Dataset records>
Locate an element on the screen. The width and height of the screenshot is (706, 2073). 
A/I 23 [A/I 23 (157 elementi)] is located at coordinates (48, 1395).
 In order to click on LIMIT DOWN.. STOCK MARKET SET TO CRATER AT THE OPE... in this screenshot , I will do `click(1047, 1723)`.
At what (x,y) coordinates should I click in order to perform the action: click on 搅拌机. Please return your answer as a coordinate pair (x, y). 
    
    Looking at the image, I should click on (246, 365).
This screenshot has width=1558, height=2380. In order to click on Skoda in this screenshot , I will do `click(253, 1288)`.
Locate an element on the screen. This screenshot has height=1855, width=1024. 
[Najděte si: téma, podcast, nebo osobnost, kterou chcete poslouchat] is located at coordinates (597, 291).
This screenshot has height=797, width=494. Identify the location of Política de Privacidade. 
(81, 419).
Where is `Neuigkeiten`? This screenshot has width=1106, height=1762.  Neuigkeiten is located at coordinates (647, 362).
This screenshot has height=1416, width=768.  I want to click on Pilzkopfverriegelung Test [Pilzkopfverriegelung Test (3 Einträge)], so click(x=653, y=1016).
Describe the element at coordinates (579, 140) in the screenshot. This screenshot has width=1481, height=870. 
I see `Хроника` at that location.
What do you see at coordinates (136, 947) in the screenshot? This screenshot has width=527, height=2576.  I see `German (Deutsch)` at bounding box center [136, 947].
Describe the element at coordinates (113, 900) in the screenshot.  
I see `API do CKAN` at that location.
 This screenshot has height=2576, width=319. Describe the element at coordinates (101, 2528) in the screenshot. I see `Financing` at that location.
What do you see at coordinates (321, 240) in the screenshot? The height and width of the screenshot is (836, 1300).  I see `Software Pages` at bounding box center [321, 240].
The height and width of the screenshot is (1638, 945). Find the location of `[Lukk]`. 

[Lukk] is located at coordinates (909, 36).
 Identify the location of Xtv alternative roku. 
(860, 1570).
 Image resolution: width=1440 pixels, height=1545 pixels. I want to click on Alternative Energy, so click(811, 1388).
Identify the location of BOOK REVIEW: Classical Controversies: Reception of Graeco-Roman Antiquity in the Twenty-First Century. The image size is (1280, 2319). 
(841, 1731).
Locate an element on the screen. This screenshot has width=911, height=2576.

Work request> Would you return each entry exactly as it reads?

Worked solution>
Locate an element on the screen. The width and height of the screenshot is (706, 2073). 
A/I 23 [A/I 23 (157 elementi)] is located at coordinates (48, 1395).
 In order to click on LIMIT DOWN.. STOCK MARKET SET TO CRATER AT THE OPE... in this screenshot , I will do `click(1047, 1723)`.
At what (x,y) coordinates should I click in order to perform the action: click on 搅拌机. Please return your answer as a coordinate pair (x, y). 
    
    Looking at the image, I should click on (246, 365).
This screenshot has width=1558, height=2380. In order to click on Skoda in this screenshot , I will do `click(253, 1288)`.
Locate an element on the screen. This screenshot has height=1855, width=1024. 
[Najděte si: téma, podcast, nebo osobnost, kterou chcete poslouchat] is located at coordinates (597, 291).
This screenshot has height=797, width=494. Identify the location of Política de Privacidade. 
(81, 419).
Where is `Neuigkeiten`? This screenshot has width=1106, height=1762.  Neuigkeiten is located at coordinates (647, 362).
This screenshot has height=1416, width=768.  I want to click on Pilzkopfverriegelung Test [Pilzkopfverriegelung Test (3 Einträge)], so click(x=653, y=1016).
Describe the element at coordinates (579, 140) in the screenshot. This screenshot has width=1481, height=870. 
I see `Хроника` at that location.
What do you see at coordinates (136, 947) in the screenshot? This screenshot has width=527, height=2576.  I see `German (Deutsch)` at bounding box center [136, 947].
Describe the element at coordinates (113, 900) in the screenshot.  
I see `API do CKAN` at that location.
 This screenshot has height=2576, width=319. Describe the element at coordinates (101, 2528) in the screenshot. I see `Financing` at that location.
What do you see at coordinates (321, 240) in the screenshot? The height and width of the screenshot is (836, 1300).  I see `Software Pages` at bounding box center [321, 240].
The height and width of the screenshot is (1638, 945). Find the location of `[Lukk]`. 

[Lukk] is located at coordinates (909, 36).
 Identify the location of Xtv alternative roku. 
(860, 1570).
 Image resolution: width=1440 pixels, height=1545 pixels. I want to click on Alternative Energy, so click(811, 1388).
Identify the location of BOOK REVIEW: Classical Controversies: Reception of Graeco-Roman Antiquity in the Twenty-First Century. The image size is (1280, 2319). 
(841, 1731).
Locate an element on the screen. This screenshot has width=911, height=2576.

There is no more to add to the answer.